__AIM OF THE TASK__: Where in the data below does the word "Flächenbrand" appear? Copy each line that holds it.
*** Opening ENTRIES SHOWN ***
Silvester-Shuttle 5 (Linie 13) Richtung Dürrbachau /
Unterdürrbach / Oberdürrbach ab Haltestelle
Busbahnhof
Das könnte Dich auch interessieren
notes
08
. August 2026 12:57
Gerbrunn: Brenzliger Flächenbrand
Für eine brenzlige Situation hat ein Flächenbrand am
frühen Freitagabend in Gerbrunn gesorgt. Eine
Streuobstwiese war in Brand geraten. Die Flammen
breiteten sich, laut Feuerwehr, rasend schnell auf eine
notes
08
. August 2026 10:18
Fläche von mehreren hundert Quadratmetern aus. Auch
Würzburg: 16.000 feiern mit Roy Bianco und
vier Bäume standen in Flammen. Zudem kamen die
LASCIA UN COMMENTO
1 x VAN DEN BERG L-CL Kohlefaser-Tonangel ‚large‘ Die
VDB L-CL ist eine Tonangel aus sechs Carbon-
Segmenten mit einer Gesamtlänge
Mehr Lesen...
*** Closing ENTRIES SHOWN ***
*** Opening ENTRIES SHOWN ***
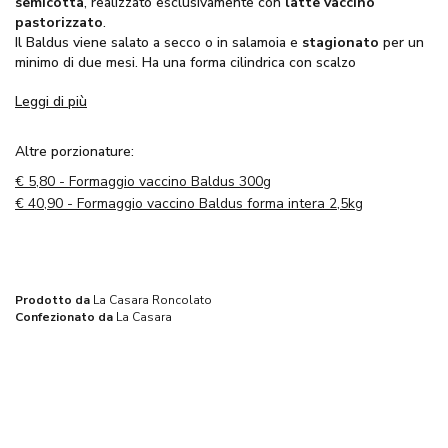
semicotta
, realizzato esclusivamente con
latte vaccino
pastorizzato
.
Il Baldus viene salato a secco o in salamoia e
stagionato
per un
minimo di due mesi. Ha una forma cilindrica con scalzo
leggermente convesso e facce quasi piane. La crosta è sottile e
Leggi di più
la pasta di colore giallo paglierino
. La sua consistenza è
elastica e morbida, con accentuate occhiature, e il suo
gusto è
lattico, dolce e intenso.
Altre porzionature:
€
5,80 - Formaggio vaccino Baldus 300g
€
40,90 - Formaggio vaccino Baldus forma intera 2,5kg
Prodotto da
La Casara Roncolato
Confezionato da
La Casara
*** Closing ENTRIES SHOWN ***
__ANSWER TO THIS EXERCISE__:
Gerbrunn: Brenzliger Flächenbrand
Für eine brenzlige Situation hat ein Flächenbrand am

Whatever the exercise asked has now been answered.